Going Too Far In Kowtowing To Copyright Holders

from the public-domain-and-fair-use-exist... dept

In the past, we've used the website Scribd to upload documents that we want to show readers here -- usually things like court filings. It's a decent solution, and often better than providing a link to a pdf which annoys some people (myself included). Recently, the company has come under some misguided fire by copyright holders, falsely accusing the company of somehow making it easy to infringe on copyrights. The company has pointed out that beyond its existing DMCA safe harbors, the company goes above and beyond in helping copyright holders stop unauthorized use. In fact, we've defended the company against unfair attacks. However, it looks like the company has ramped up its attempts to appease copyright holders, and in some cases may be going too far. We already pointed out how it took down a public domain book (though it was quick to fix that mistake).

The latest, though, is that I just went to upload another document (a public domain court ruling), and as I did, I saw that Scribd now requires me to check off a box saying: "I certify that I own the copyright to these documents." That was troubling to me, because I do not own the copyright on this particular document... no one does. As I moved to upload the document at a competing site (DocStoc), I Twittered the dilemma, noting that I wasn't sure what to do. To Scribd's credit, it took a company representative all of three minutes to respond that public domain documents were okay, and that they would update the language of the uploader to make this clear. A quick response, which actually makes me feel good about Scribd, but... at the same time highlights the problem.

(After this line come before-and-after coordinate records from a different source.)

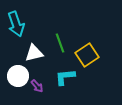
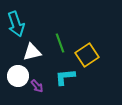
white triangle: moved 2 px left, 1 px up
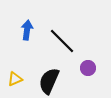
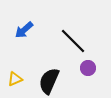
blue arrow: moved 3 px left; rotated 138 degrees counterclockwise
black line: moved 11 px right
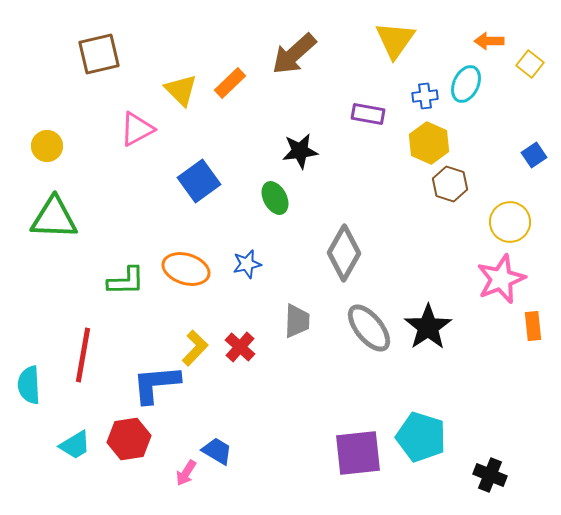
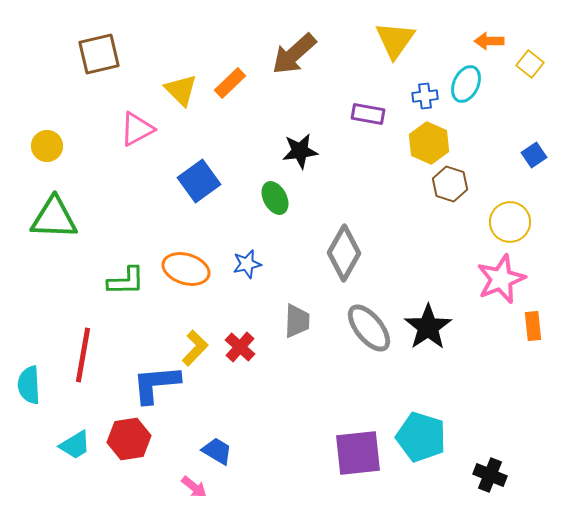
pink arrow at (186, 473): moved 8 px right, 14 px down; rotated 84 degrees counterclockwise
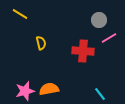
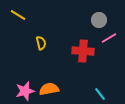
yellow line: moved 2 px left, 1 px down
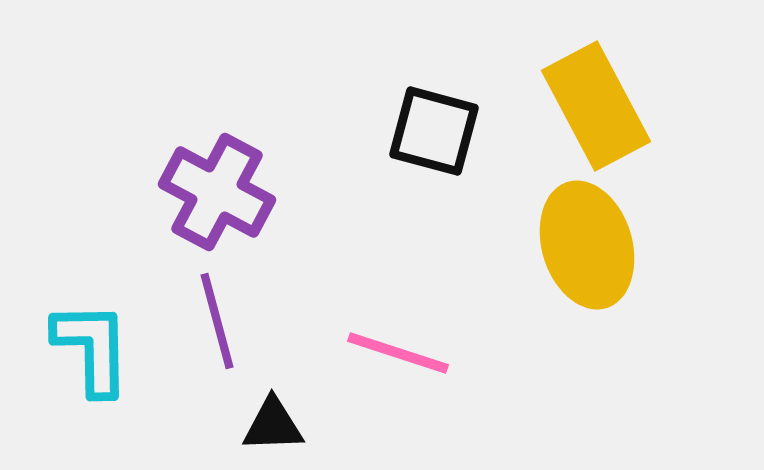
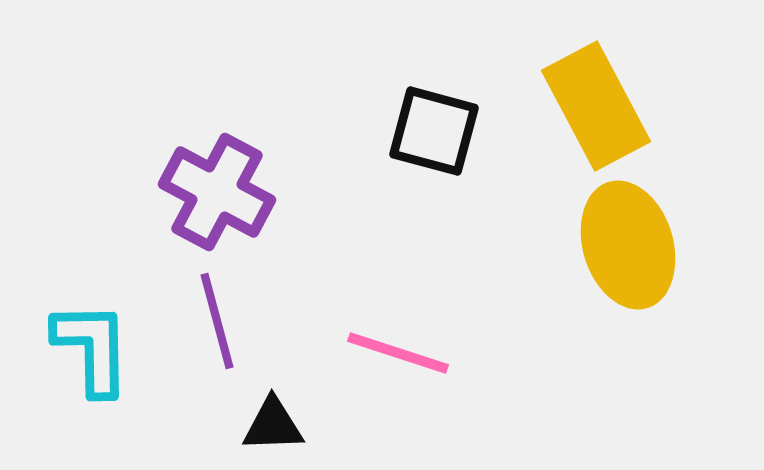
yellow ellipse: moved 41 px right
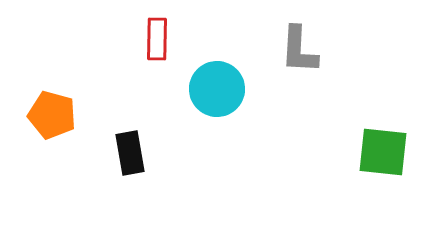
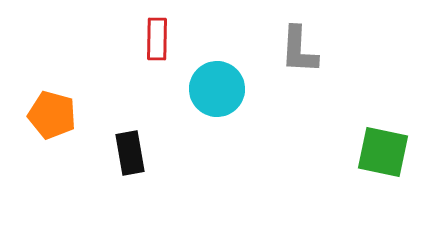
green square: rotated 6 degrees clockwise
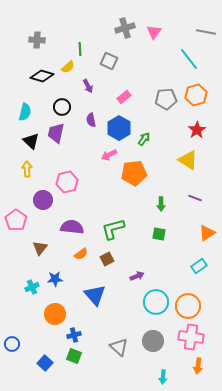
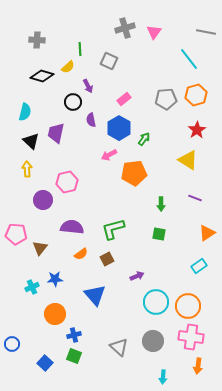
pink rectangle at (124, 97): moved 2 px down
black circle at (62, 107): moved 11 px right, 5 px up
pink pentagon at (16, 220): moved 14 px down; rotated 30 degrees counterclockwise
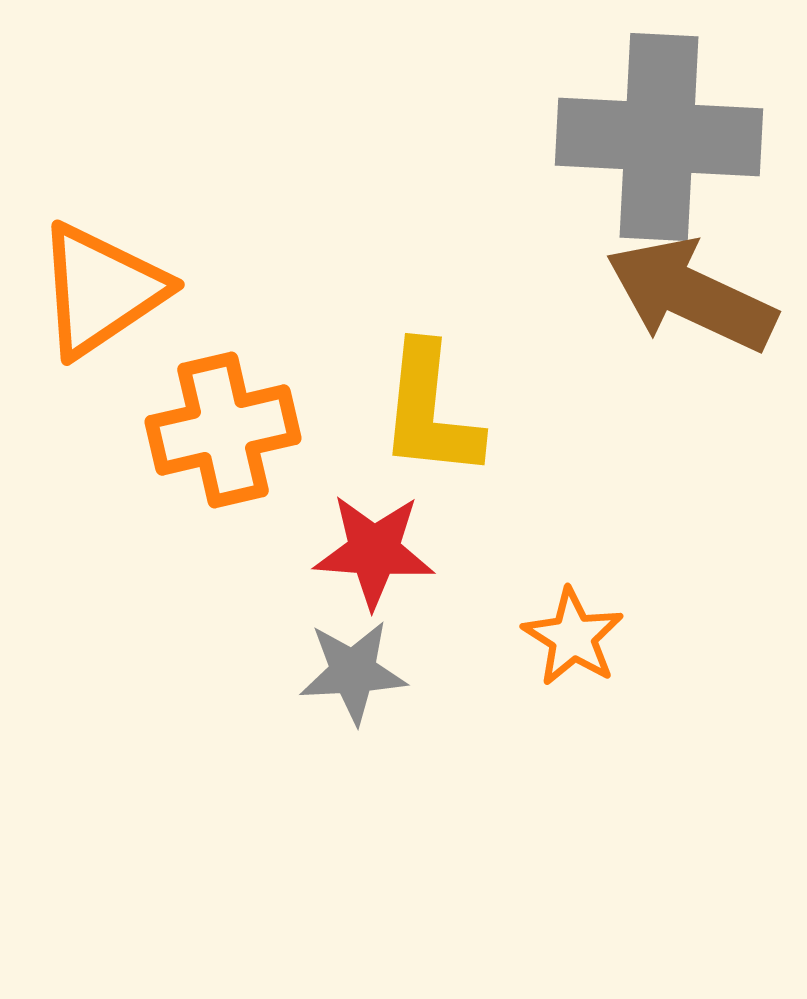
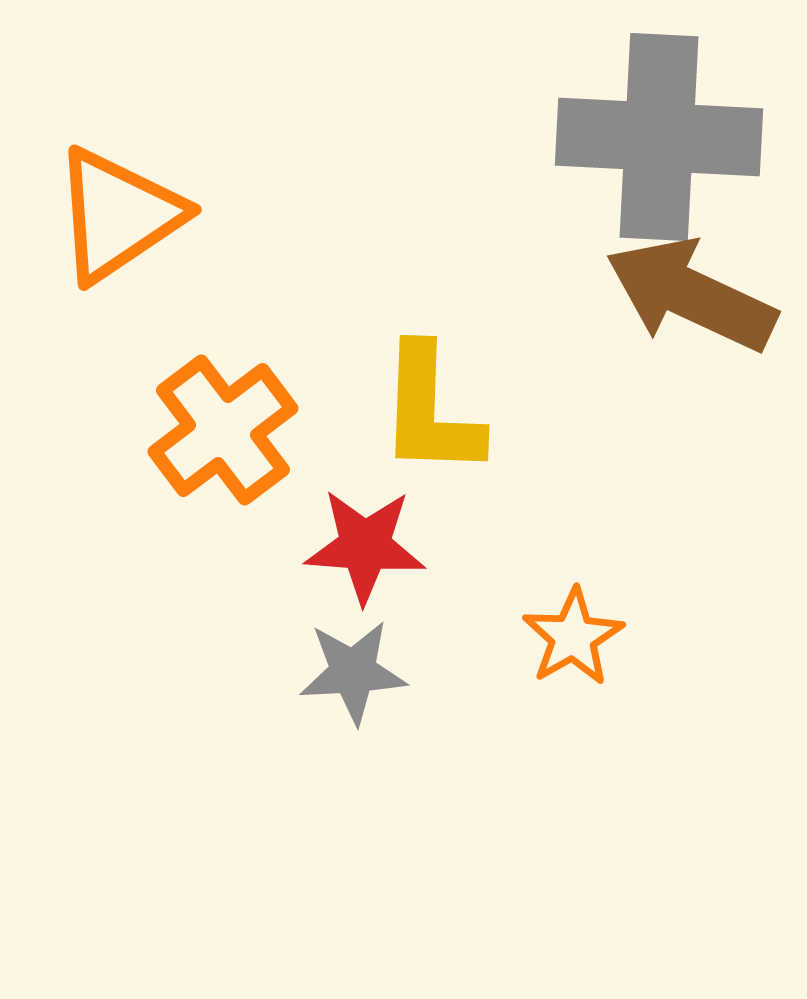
orange triangle: moved 17 px right, 75 px up
yellow L-shape: rotated 4 degrees counterclockwise
orange cross: rotated 24 degrees counterclockwise
red star: moved 9 px left, 5 px up
orange star: rotated 10 degrees clockwise
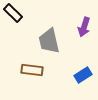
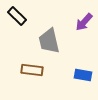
black rectangle: moved 4 px right, 3 px down
purple arrow: moved 5 px up; rotated 24 degrees clockwise
blue rectangle: rotated 42 degrees clockwise
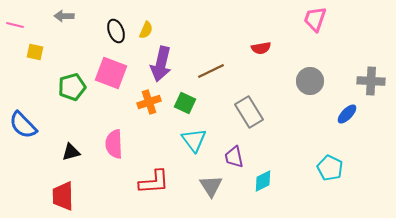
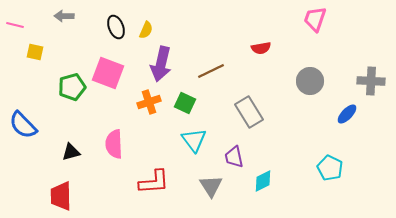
black ellipse: moved 4 px up
pink square: moved 3 px left
red trapezoid: moved 2 px left
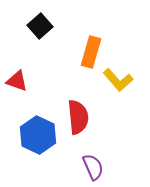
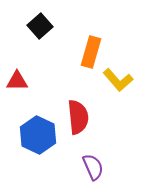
red triangle: rotated 20 degrees counterclockwise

After getting so much pressure from copyright holders, Scribd feels the need to be extra proactive in "protecting" copyright, even to the point where its default decisions go too far. While it will now clarify that public domain documents are okay... what about cases where the document would be fair use? Someone should still be able to upload the document without declaring that they own the document or that it's in the public domain if it's a fair use case. This certainly isn't putting any of the blame on Scribd, who seems to be bending over backwards to satisfy everyone. But that's a part of the problem. The copyright holders are clearly pushing well beyond what copyright allows them to do, and it's putting pressure on Scribd to respond -- with the early response going so far as to wipe out certain user rights. The copyright supporters love this, because they don't care much about trampling user rights, but it shows just how screwed up things are that a company like Scribd even needs to be put in this position.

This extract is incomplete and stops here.